Definition
A form of lecture in which the instructor plans and delivers an oral presentation designed to actively involve the students and have them retain the information, often by inviting questions, discussion, or directed responses during or after the talk.
Plain English
A planned spoken presentation by an instructor that aims to teach students something specific, while keeping them mentally involved rather than just listening passively.
Context Anchor
Seen in aviation instructor training and lesson planning, especially when choosing how to present ground-school material or introduce a new flight topic before practice.
Derivation
From Latin 'lectura,' meaning 'a reading.' Early lectures were literally readings of texts to students. Pairing it with 'teaching' signals that the goal is learning, not just delivery — the instructor is responsible for whether students actually take the material in.
Why Pilots Care
Most ground school and checkride prep involves lectures.
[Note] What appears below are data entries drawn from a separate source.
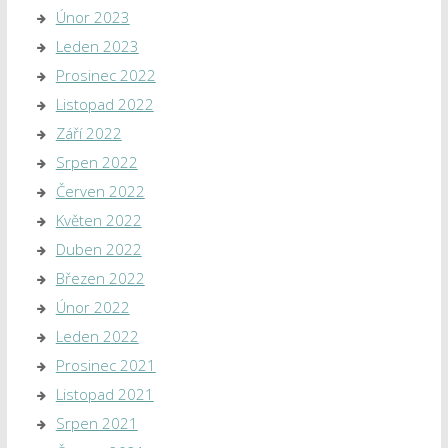
Únor 2023
Leden 2023
Prosinec 2022
Listopad 2022
Září 2022
Srpen 2022
Červen 2022
Květen 2022
Duben 2022
Březen 2022
Únor 2022
Leden 2022
Prosinec 2021
Listopad 2021
Srpen 2021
Knowing the difference between a teaching lecture and a one-way talk helps an instructor plan sessions that actually transfer knowledge, and helps a student recognize whether their training is engaging them or just talking at them.
Intuition Check
Do not think of a teaching lecture as simply a long speech. In this context, it means a guided spoken lesson where the instructor is still teaching, checking understanding, and adjusting to the learner.
Example Sentence 1
The instructor opened the weather unit with a teaching lecture on frontal systems, pausing every few minutes to ask students what kind of clouds they would expect to see.
Example Sentence 2
A well-prepared teaching lecture helped the students grasp the sequence of events during an engine failure.